By Carl Gibson
Reader Supported News, August 17, 2012
"Those who make nonviolent revolution impossible will make violent revolution inevitable." - JFK
"God forbid we should ever be 20 years without such a rebellion." - Thomas Jefferson
"Power concedes nothing without a demand ... The limits of tyrants are prescribed by the endurance of those whom they oppress." - Frederick Douglass
If you've ever noticed an inconspicuous dome-shaped camera out in public, chances are good that a private company called Abraxas, consisting of highly-skilled CIA elites
in Northern Virginia, have noticed you.
The biggest news of the week that nobody's noticed thanks to the Olympics and Miley Cyrus's new haircut is that the Obama administration is appealing
Manhattan federal judge Katherine Forrest's ruling that the indefinite detention clause of the National Defence Authorization Act is unconstitutional
. The White House has presented no evidence to support their case, but they're still appealing, based on their claim that the executive branch has the right to put anyone deemed a potential terrorist threat in military jail for an indefinite period of time. The most troubling part of this story is that the White House refuses to say
whether or not they're still indefinitely detaining people even after Forrest's ruling.

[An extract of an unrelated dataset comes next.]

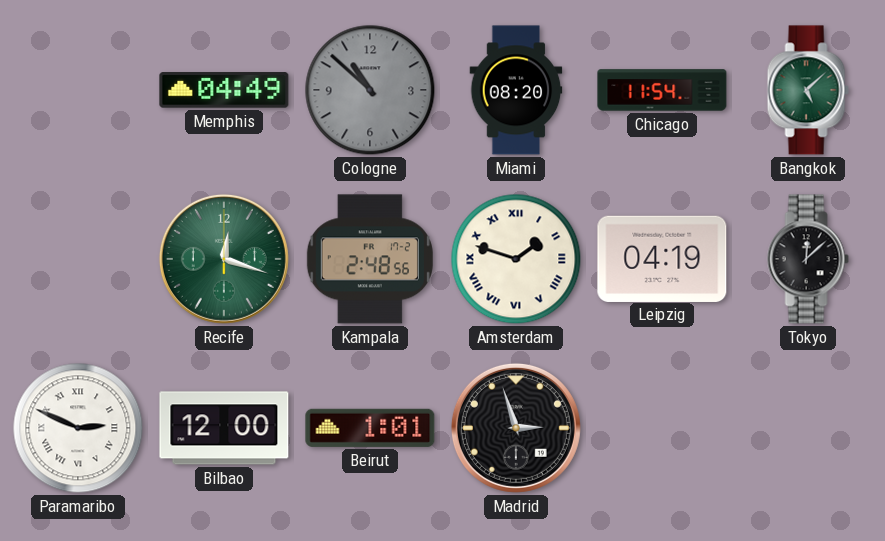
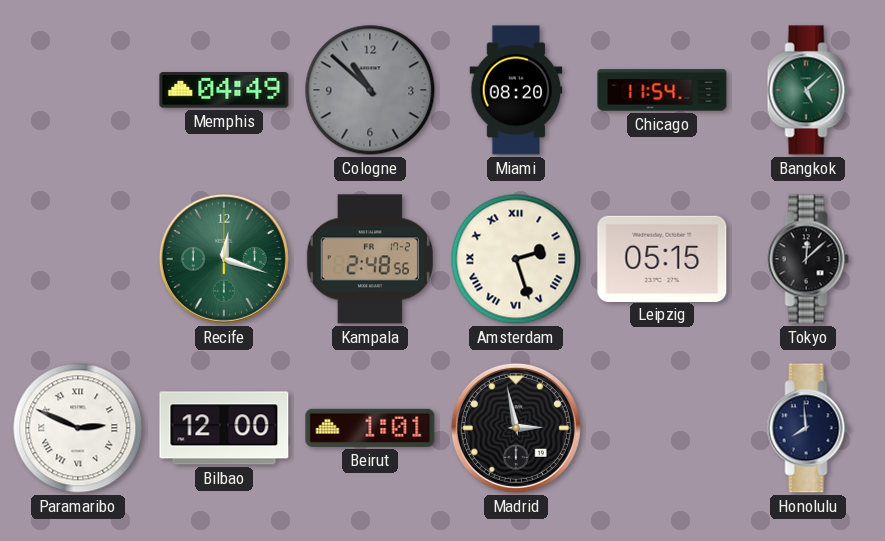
Amsterdam: 1:48 -> 2:27
Leipzig: 04:19 -> 05:15
Madrid: 2:57 -> 2:58
Honolulu: none -> 7:59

And the anti-protest law, HR 347
, that was easily passed
through both houses of Congress and signed into law by President Obama without so much as a peep from the media, makes it a felony for anyone to protest anyone, anywhere, where there is secret service protection. To capture the sad irony award of the year, the Department of Homeland Security assisted the Philadelphia Police
Department in arresting dozens of nonviolent protesters guilty of nothing else than expressing First Amendment rights of free speech and free assembly at the Occupy National Gathering, in the same city that's home to Independence Hall and the Liberty Bell of all places, on the 4th of July weekend, of all times. On this chilling video
, the last feed of the last live streamer shortly before an unjustified arrest, you can hear the cameraman remind his fellow kettled protesters that they haven't been given any charges, nor any opportunity to disperse before a mass illegal arrest, which is technically a kidnapping.
Perhaps the calculated media silence is because corrupt governments and corporations don't like to have their corruption documented on film and seen by the public. In my current city, Manchester, New Hampshire, one man is facing 21 years in prison
, or 3 7-year counts of felony wiretapping, for recording a Manchester police officer
slamming the face of a high school student into a cafeteria table.
So, just to recap - we live in a country where your every move is monitored and tracked by thousands of cameras, where you can be deemed a terrorist threat without a shred of evidence, where protesting politicians and filming police is a felony, and anyone can be indefinitely detained without trial or representation at the order of the President. This means the entire bill of rights is being blatantly disregarded by the current government, with the exception of amendments 2 and 3. The only things that don't appear to be serious crimes worthy of government action are mass shootings like the recent ones in Colorado, Wisconsin and Texas, and, of course, the deliberate mortgage fraud perpetuated by the world's biggest banks, who all just got a free pass from the United States Department of Justice.
Concerning less reasonable governments, like the Assad regime in Syria, a nonviolent protest movement
had no choice but to take up arms
against their government when their protesting was met with cold-blooded murder of children
at the hands of state military and police. And after the loss of thousands of lives, the people appear to have almost achieved the seemingly impossible victory
of overthrowing their tyrant. Good for them.